Cameras are being embedded everywhere. We find them on our phones, tablets, laptops and other types of gadgets as well. Digital cameras are getting sharper and smarter by the day. Some cameras capture good quality pictures while some cameras don’t. We frequently come across the camera specs which mention the ‘MP’ value of the camera. You understand the fact that a 12MP camera takes better pictures than a 5MP camera. Have you ever stopped to think what makes it better? More pixels means better pictures. Why exactly is that?
It’s like telling a story
Let’s consider the following situation. Peter just came back from a wonderful trip. The place he went to was very exotic and he wants to describe it to George. Now, George is in a hurry and so he asks Peter to describe the whole trip in just 10 words. That’s very less right! Peter will hardly be able to convey what happened. Peter thinks hard and comes up with an apt 10-word description. It’s not much, but it gives George a rough idea of what it was like. George runs into Peter later that evening and now that he has some time. He asks Peter to describe the whole trip in 50 words. Peter feels a bit comfortable and describes the trip in greater detail. George will now get a better idea of what it was actually like. It’s still not enough, but it’s better than just 10 words.

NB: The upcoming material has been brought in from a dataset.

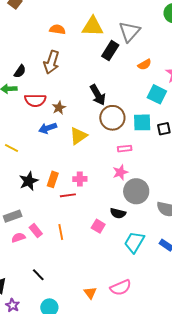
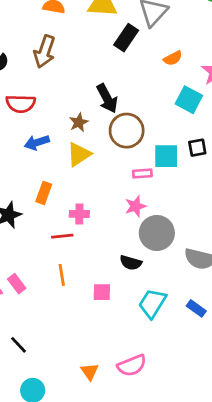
brown star: (59, 108) -> (79, 122), moved
cyan square: (142, 122) -> (166, 156), moved
orange rectangle: (53, 179) -> (44, 193), moved
pink square: (98, 226) -> (102, 292), moved, turned -32
orange line: (61, 232) -> (62, 275), moved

George meets Peter again the next day and now they are both free. George wants to know all about the wonderful trip and the exotic place. Peter describes the whole trip in 500 words and he gives out complete details of the trip. Although it took more time, the transfer of information was maximum.
You see where I was going with the above analogy? Pixels are like words. The more pixels you have, the better you can describe the actual scene. You can never actually describe it exactly the way it was, but you make the difference negligible to the human eye.

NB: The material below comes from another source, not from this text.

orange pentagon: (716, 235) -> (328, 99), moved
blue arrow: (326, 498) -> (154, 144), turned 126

What happens under the hood of the camera?
A digital camera is a device used to create digital images from an actual physical scene. Now what exactly is digital here? When you capture an image using your camera, the light-sensitive sensors on the camera capture the brightness and color information. These sensors are called pixels. How do they do it? Well that will take a full blog post to explain because we will have to go deep into optics and properties of materials. Now each pixel will be represented by some bits so that we can store them. This is where the digital part comes in. It’s like rounding off. Just like how we discard small change when we deal with money, computers also discard some minor things to digitize the data and store it.
I keep hearing this thing called ‘camera resolution’. What is that?

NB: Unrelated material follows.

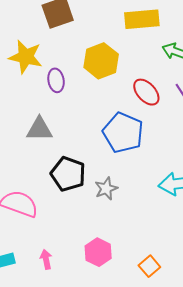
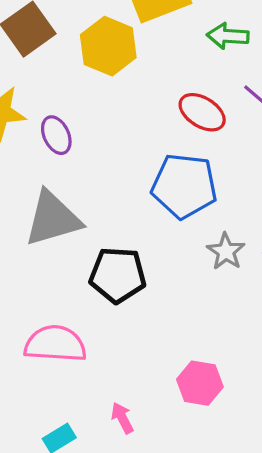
yellow hexagon: (101, 61) -> (108, 46), moved
gray triangle: (39, 129) -> (53, 219), size x1.4
gray star: (106, 189) -> (226, 251), moved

Imagine a rectangular surface. You are asked to divide the surface into smaller rectangles. These smaller rectangles correspond to pixels. Each rectangle can record only one measurement. This means that if the size of these rectangles is big, the image will not be sharp. It’s just like how using less words hampered Peter earlier. Bigger rectangles would mean less number of total rectangles on that original rectangular surface. Now if you chop up that rectangular surface into very small pieces, you will have a lot of rectangles. It’s like giving Peter the freedom to use more words. The captured image would be sharper in this scenario. The number of pixels gives us an idea of ‘camera resolution’. Higher the number of pixels, higher the resolution.
If that is the case, then why don’t they all manufacture high resolution cameras?
Dividing up the rectangular surface consumes time and energy. If you split the surface into small number of rectangles, it saves time and energy but the image quality is bad. If you split the surface into large number of rectangles, it takes more time and energy but the captured image would be better. This is the trade-off the camera companies are dealing with! This is the reason why cameras with less number of pixels are usually cheaper than cameras with higher number of pixels.
Modern cameras are very advanced and a lot of processing goes on under the hood. The processing includes image stabilization, intensity adjustment, histogram equalization, high dynamic range imaging and much more. People are actually bad at taking pictures, it’s because of these technologies that the image almost always comes out to be good.